We have said that, in our opinion, it is competent in a case of this character for a district attorney to obligate his county to pay for the services of an expert witness, where, in the exercise of his judgment, *242he deemed it necessary to employ one. And, as we have seen, this is a power which is conferred by statute, but it is nevertheless a power which has its limitations, and it certainly is one which cannot be exercised arbitrarily or capriciously. It follows, therefore, that there must be somewhere a tribunal vested with authority to determine what these limitations may be.

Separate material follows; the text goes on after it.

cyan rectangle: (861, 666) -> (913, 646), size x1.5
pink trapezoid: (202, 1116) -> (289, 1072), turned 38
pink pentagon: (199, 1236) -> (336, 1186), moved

In our endeavor to discover this vis major, we turn once more to the statute already cited, and find that among the powers conferred upon the board of supervisors is that of annually auditing all accounts and charges against the county. (Laws of 1892, chap. 686, § 12, subd. 2.)

The verb “ audit,” as here used, means simply to examine, to adjust, and it clearly implies the exercise of judicial discretion. (3 Am. & Eng. Ency. of Law [2d ed.], 513; Morris v. People, 3 Den. 381, 391; Matter of Murphy, 24 Hun, 592; affd., 86 N. Y. 627.)

And not only does an auditing board possess discretionary and judicial power, but its jurisdiction over claims which are properly submitted to it is original, and its decision thereon is conclusive until modified or reversed by another court in the manner prescribed by law, that is, in proceedings by certiorari. (People ex rel. Myers v. Barnes, 114 N. Y. 317.)

It follows, therefore, that although the relator’s claim, arising as it clearly does out of an' employment authorized by statute, is a charge against the county of Jefferson, it is one nevertheless which is subject to the adjudication of the auditing board of that county, which is the defendant in this proceeding.

It only remains then to determine whether or not the defendant was justified by the evidence produced upon the hearing in reducing the relator’s claim from $2,850 to $1,200. And in considering this question, the fact that a contract was entered into between the district attorney and the relator is one to which, for two reasons, we do not attach much importance. In the first place, upon the hearing, the relator, by tendering evidence outside of the contract as to the value of his services, raised an issue which the defendant was entitled to meet by similar evidence. (Scattergood v. Wood, 79 N. Y. 263; Frear v. Sweet, 118 id. 454.)

But even were this not the case, the district attorney was, as has already been suggested, powerless to bind the county of Jefferson to *243pay the relator for his services a sum which was extravagant and unreasonable.

So far as this particular feature of the case is concerned, we do not deem it necessary to analyze or even to refer with any particularity to the evidence contained in the record before us, for it is impossible to read that evidence without reaching the conclusion that, while the relator undoubtedly rendered services which were of great value to the district attorney in his efíort to discover and convict the perpetrator of a heinous crime, the value of which he has seen fit to place upon those services appeared to the defendant, after a full and fair trial, to be both exorbitant and unreasonable; and as there was ample evidence given by several witnesses to sustain this view we are not inclined to say that the defendant was not justified in taking the action it did. Indeed, after a careful examination of the case, we are satisfied that, under all the circumstances, the amount at which the relator’s claim was audited was just, proper and liberal.

The writ, therefore, should be quashed, with fifty dollars costs and disbui’sements to the defendant.

All concurred.

Writ quashed, with fifty dollars costs and disbursements to the defendant.